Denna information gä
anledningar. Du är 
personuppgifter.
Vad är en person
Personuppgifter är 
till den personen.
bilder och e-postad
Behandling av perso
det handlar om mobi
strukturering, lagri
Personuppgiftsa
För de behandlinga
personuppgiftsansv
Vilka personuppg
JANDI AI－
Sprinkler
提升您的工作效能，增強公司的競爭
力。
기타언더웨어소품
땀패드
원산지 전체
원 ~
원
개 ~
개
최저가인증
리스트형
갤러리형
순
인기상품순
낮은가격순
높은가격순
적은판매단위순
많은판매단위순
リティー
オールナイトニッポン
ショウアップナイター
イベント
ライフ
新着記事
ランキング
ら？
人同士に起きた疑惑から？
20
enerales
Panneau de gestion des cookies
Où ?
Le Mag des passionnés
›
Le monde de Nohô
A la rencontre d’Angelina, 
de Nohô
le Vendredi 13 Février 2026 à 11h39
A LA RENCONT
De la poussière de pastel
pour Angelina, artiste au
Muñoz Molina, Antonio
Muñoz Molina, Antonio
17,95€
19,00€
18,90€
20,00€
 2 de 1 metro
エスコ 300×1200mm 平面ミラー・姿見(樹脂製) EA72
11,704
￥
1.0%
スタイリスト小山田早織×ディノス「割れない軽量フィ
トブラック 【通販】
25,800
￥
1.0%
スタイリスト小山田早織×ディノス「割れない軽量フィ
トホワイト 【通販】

____

» Exercise prompt: Reproduce the data in its entirety, matching each character.

» Reply:
Denna information gä
anledningar. Du är 
personuppgifter.
Vad är en person
Personuppgifter är 
till den personen.
bilder och e-postad
Behandling av perso
det handlar om mobi
strukturering, lagri
Personuppgiftsa
För de behandlinga
personuppgiftsansv
Vilka personuppg
JANDI AI－
Sprinkler
提升您的工作效能，增強公司的競爭
力。
기타언더웨어소품
땀패드
원산지 전체
원 ~
원
개 ~
개
최저가인증
리스트형
갤러리형
순
인기상품순
낮은가격순
높은가격순
적은판매단위순
많은판매단위순
リティー
オールナイトニッポン
ショウアップナイター
イベント
ライフ
新着記事
ランキング
ら？
人同士に起きた疑惑から？
20
enerales
Panneau de gestion des cookies
Où ?
Le Mag des passionnés
›
Le monde de Nohô
A la rencontre d’Angelina, 
de Nohô
le Vendredi 13 Février 2026 à 11h39
A LA RENCONT
De la poussière de pastel
pour Angelina, artiste au
Muñoz Molina, Antonio
Muñoz Molina, Antonio
17,95€
19,00€
18,90€
20,00€
 2 de 1 metro
エスコ 300×1200mm 平面ミラー・姿見(樹脂製) EA72
11,704
￥
1.0%
スタイリスト小山田早織×ディノス「割れない軽量フィ
トブラック 【通販】
25,800
￥
1.0%
スタイリスト小山田早織×ディノス「割れない軽量フィ
トホワイト 【通販】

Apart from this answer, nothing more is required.